Il dialogo socratico è un metodo di conduzione del colloquio che consiste in una serie mirata di domande ed osservazioni volte a guidare il paziente alla scoperta delle sue convinzioni disfunzionali e a promuovere in lui un atteggiamento critico nei confronti delle stesse.

Tecnica della freccia discendente.

È un metodo di conduzione del colloquio che consiste nel chiedere progressivamente al paziente il significato dei suoi pensieri, al fine di identificare le convinzioni sottostati che egli ha su se stesso, sulle altre persone e sul mondo.

Tecnica dell’ABC

L’ABC è una tecnica con cui terapeuta e paziente cercano di identificare il contenuto dei pensieri automatici. Si comincia chiedendo al paziente quali siano le emozioni principali coinvolte nell’episodio problematico narrato e quali pensieri le precedono, accompagnano e seguono; poiché le persone di solito hanno difficoltà ad identificare i propri pensieri automatici, il paziente viene prima allenato a riconoscerli in seduta e, in un secondo momento, viene invitato ad utilizzare questa tecnica di auto-osservazione fuori dalla seduta.

Problem-solving.

Il problem-solving è una tecnica che aiuta il paziente a trovare soluzioni ai problemi della vita quotidiana. Tale tecnica promuove un atteggiamento attivo del paziente rispetto alla soluzione di un suo problema: gli si chiede di escogitare diverse soluzioni rispetto al problema, di sceglierne una, di metterla in atto e di valutarne l’efficacia. Inizialmente il terapeuta può assumere un atteggiamento più attivo e suggerire al paziente possibili soluzioni, cercando man mano di renderlo sempre più autonomo nell’utilizzo della tecnica.
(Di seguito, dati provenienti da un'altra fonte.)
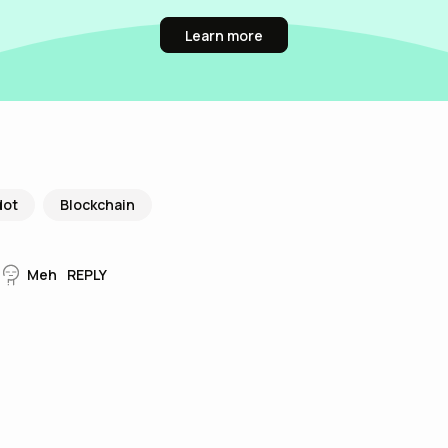
Learn more
dot
Blockchain
Meh
REPLY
Esperimenti comportamentali.

Gli esperimenti comportamentali sono dei veri e propri “esperimenti” che terapeuta e paziente programmano insieme in seduta con lo scopo di falsificare le convinzioni disfunzionali che sono alla base dei problemi emotivi del paziente.

Esposizione graduale.

L’esposizione graduale è una tecnica che consiste nel programmare la modificazione di un comportamento disfunzionale facendo un passo alla volta. Il terapeuta chiede al paziente di scomporre l’obiettivo in sotto-obiettivi di difficoltà inferiore e di affrontarli (esporsi), in modo graduale, iniziando dal più facile e arrivando al più difficile.
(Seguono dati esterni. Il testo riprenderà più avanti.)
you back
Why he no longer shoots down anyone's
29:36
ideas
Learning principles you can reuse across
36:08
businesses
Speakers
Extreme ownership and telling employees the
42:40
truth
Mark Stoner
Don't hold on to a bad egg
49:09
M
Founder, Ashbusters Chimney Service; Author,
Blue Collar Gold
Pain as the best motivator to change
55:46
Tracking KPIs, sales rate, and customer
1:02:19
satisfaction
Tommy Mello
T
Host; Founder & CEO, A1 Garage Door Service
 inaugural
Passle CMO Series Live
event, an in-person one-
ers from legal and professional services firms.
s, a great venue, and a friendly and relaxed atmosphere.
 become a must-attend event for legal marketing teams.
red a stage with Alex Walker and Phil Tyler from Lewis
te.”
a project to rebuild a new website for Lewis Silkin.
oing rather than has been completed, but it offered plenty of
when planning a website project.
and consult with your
Promemoria o coping cards.

I promemoria sono appunti scritti sulle strategie cognitive e comportamentali, discusse in seduta, che il paziente dovrà mettere in atto durante una situazione problematica.

I compiti a casa o homework

I compiti a casa sono una parte essenziale della terapia cognitivo-comportamentale. Attraverso di essi il terapeuta cerca di far allenare il paziente durante la settimana nell’utilizzo delle varie strategie utilizzate in seduta, per promuovere una maggiore autonomia nella capacità di gestione dei propri problemi (il paziente diventa terapeuta di se stesso). I compiti sono diversi in base alla natura del problema presentato.

In una psicoterapia cognitivo comportamentale, qualunque sia la tecnica proposta, viene sempre utilizzata all’interno di una cornice relazionale adeguata, in cui terapeuta e paziente sono alleati e collaborano al fine di raggiungere gli obiettivi terapeutici e in cui il clima emotivo sia positivo e di rispetto reciproco.